* **WHAT IS REQUIRED**:
Reproduce, exactly and in full, only the lines below from the one containing "SEPTEMBER 24, 2025" through the one containing "La RFEF estudia expedientar".

* **DATA SHOWN**:
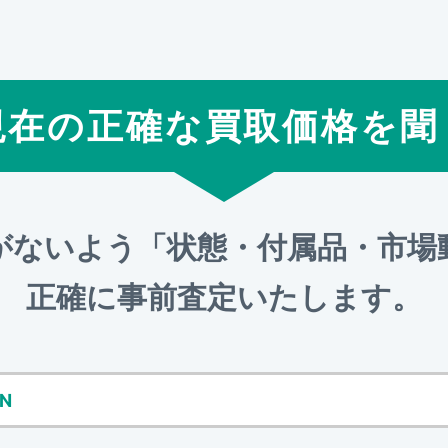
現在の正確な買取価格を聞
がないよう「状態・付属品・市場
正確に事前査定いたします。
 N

==

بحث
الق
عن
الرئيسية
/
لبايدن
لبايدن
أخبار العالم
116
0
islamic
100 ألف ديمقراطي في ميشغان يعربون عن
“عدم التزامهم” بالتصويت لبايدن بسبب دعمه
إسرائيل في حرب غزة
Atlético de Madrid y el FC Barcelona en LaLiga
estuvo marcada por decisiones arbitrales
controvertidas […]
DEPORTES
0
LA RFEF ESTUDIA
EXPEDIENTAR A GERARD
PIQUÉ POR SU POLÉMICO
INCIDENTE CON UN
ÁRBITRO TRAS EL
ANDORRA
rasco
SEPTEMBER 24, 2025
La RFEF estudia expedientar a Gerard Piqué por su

--

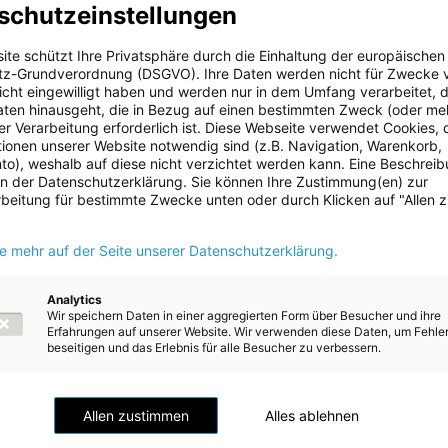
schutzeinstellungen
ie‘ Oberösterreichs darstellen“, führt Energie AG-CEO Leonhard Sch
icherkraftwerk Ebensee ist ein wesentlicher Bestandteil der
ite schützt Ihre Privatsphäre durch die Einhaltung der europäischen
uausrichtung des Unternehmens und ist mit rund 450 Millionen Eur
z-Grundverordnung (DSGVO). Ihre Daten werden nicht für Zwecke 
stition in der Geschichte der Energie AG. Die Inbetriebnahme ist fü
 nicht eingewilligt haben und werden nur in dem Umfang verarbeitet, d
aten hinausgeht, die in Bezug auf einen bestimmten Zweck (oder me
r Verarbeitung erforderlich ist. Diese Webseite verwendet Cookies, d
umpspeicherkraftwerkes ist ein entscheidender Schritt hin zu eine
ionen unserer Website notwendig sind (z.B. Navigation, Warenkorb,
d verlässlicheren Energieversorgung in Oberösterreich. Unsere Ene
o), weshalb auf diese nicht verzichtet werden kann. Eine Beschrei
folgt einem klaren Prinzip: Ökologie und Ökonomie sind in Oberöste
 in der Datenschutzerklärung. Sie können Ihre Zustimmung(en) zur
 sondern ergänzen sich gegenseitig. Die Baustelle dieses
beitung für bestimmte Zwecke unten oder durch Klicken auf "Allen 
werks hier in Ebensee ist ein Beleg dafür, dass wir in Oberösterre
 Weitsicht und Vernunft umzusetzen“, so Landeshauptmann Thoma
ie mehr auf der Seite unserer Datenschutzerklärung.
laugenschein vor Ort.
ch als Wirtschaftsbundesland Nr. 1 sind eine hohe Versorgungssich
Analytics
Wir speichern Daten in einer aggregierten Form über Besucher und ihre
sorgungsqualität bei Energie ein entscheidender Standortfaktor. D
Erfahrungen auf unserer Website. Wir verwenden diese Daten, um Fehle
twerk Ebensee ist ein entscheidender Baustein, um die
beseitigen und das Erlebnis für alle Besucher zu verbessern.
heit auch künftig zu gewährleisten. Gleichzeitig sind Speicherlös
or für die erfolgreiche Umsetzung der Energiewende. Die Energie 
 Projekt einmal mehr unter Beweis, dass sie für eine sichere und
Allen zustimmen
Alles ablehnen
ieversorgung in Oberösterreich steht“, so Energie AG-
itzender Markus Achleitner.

* **YOUR SOLUTION**:
SEPTEMBER 24, 2025
La RFEF estudia expedientar a Gerard Piqué por su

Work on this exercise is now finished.